---- THE INPUT
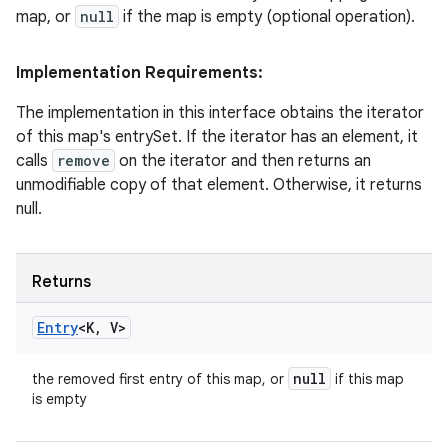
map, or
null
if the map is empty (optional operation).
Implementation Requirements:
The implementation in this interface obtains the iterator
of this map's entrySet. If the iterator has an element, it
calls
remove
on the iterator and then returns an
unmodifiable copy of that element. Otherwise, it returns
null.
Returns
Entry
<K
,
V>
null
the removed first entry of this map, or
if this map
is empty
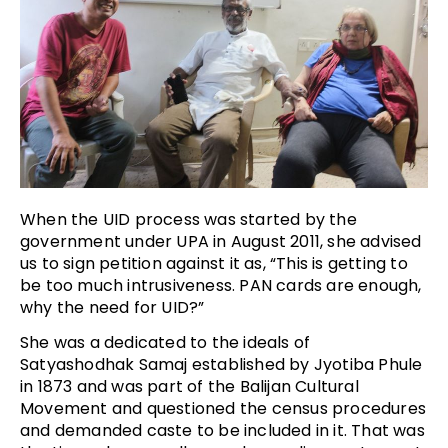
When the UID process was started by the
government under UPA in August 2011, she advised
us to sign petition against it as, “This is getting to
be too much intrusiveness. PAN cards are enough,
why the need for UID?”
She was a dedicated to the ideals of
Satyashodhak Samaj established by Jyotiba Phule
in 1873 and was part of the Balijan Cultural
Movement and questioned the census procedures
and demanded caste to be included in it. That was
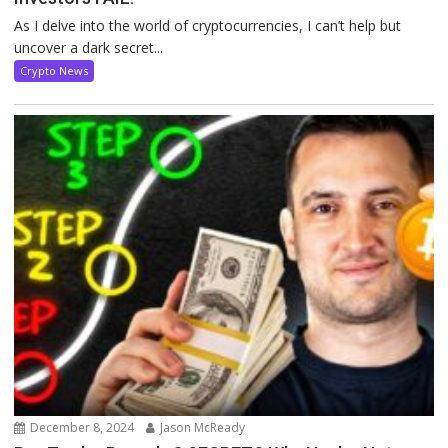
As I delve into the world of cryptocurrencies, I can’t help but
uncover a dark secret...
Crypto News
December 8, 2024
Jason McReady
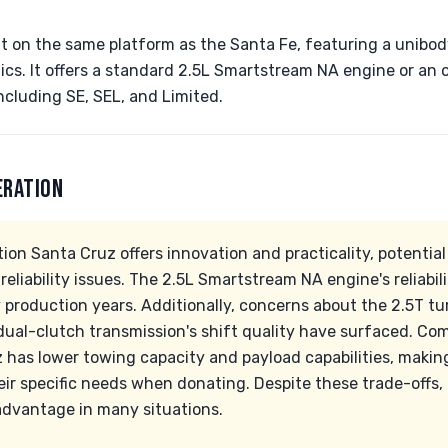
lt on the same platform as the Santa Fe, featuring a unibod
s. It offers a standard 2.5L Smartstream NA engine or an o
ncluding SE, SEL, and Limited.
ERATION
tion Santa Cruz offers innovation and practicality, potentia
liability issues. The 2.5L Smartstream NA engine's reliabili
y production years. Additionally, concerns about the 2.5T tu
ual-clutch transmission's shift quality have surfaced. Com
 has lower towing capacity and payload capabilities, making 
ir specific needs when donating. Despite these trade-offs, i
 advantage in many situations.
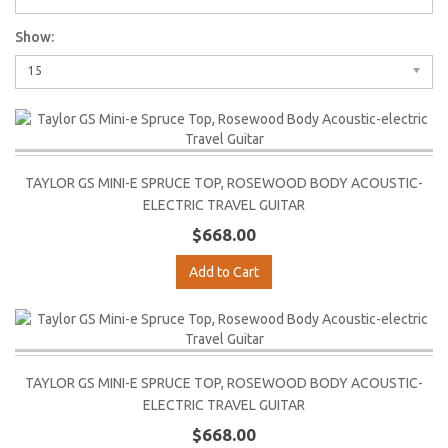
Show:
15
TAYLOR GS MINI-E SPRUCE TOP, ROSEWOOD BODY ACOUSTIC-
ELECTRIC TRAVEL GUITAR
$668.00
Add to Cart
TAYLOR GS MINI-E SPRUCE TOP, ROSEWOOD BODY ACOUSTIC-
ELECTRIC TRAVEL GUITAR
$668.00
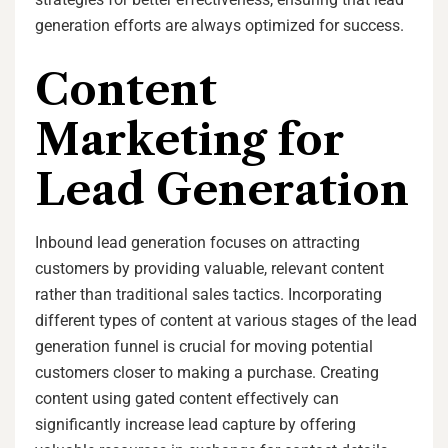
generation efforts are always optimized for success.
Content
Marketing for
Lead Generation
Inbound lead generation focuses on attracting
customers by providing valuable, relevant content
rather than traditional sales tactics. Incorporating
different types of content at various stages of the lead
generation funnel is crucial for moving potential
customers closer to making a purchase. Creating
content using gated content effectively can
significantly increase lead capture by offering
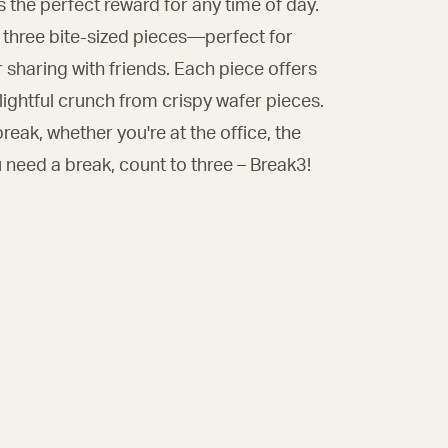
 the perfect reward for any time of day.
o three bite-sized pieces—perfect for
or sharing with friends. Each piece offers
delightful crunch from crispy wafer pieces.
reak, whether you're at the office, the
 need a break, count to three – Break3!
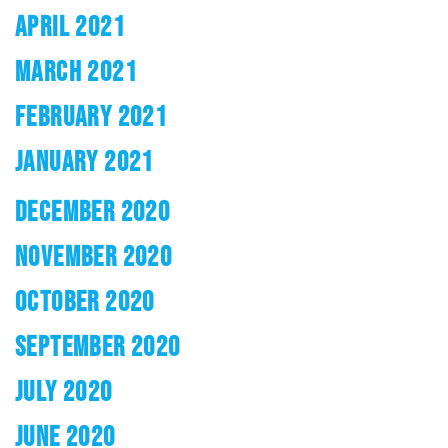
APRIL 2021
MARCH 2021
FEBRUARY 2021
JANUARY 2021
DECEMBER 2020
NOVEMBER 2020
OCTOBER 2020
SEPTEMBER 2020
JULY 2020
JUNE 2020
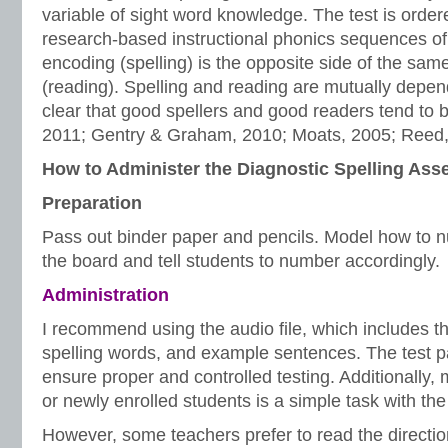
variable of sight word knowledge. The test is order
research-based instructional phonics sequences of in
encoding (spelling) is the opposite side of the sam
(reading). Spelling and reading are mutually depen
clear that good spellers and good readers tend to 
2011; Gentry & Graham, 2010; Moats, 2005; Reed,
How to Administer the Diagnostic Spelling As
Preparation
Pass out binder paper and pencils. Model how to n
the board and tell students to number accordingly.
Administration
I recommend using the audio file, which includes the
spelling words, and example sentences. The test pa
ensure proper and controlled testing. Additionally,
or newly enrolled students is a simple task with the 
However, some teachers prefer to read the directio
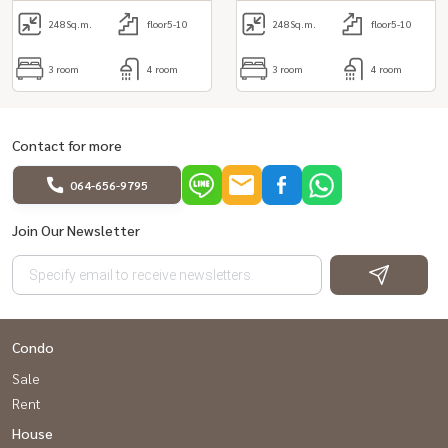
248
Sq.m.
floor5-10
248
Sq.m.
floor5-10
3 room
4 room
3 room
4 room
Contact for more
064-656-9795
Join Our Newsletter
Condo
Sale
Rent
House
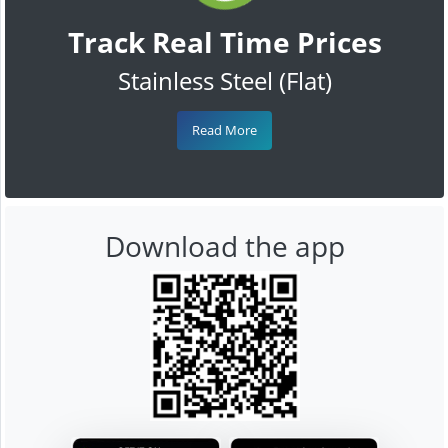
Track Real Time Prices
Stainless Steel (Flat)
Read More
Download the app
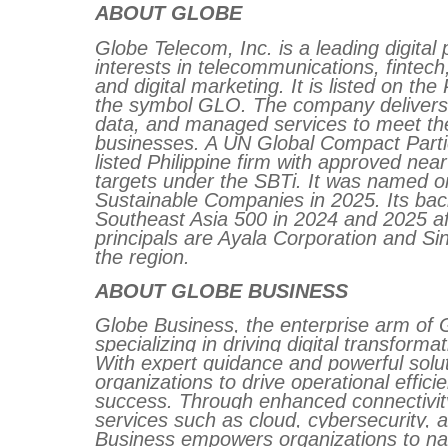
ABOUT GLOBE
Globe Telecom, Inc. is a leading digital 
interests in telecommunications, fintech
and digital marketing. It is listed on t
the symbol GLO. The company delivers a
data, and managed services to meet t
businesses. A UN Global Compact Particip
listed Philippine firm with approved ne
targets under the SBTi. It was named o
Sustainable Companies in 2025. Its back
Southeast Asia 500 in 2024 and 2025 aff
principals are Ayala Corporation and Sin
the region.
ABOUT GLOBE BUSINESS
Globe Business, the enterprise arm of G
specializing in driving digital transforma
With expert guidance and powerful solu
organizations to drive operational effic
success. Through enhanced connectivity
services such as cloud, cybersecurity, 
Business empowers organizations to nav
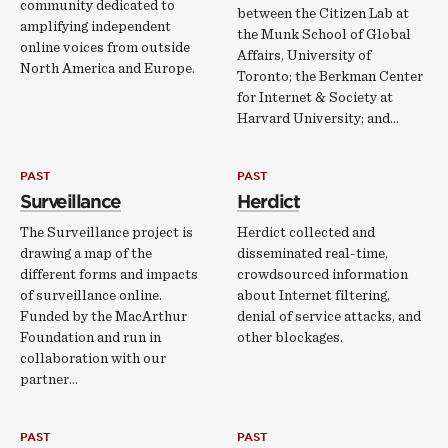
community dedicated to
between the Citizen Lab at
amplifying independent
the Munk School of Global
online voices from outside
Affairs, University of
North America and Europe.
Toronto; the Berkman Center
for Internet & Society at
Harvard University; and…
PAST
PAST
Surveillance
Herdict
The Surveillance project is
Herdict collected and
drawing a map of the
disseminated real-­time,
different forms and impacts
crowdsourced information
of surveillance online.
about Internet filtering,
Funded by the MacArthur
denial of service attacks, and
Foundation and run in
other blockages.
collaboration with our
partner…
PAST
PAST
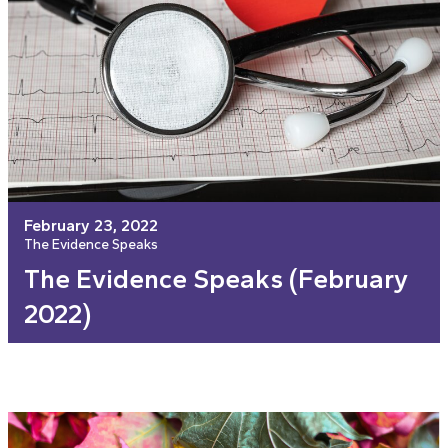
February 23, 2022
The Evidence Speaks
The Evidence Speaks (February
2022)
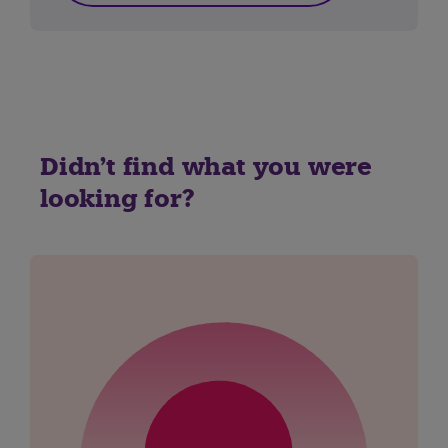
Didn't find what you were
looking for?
--------
* [REQUIRED WORK]:
The lines wanted run from the one with "drawing a map of the" through the final line of the data; repeat them word for word and skip every picture.

* [RESPONSE AREA]:
drawing a map of the
disseminated real-­time,
different forms and impacts
crowdsourced information
of surveillance online.
about Internet filtering,
Funded by the MacArthur
denial of service attacks, and
Foundation and run in
other blockages.
collaboration with our
partner…
PAST
PAST
February 23, 2022
The Evidence Speaks
The Evidence Speaks (February
2022)
Didn't find what you were
looking for?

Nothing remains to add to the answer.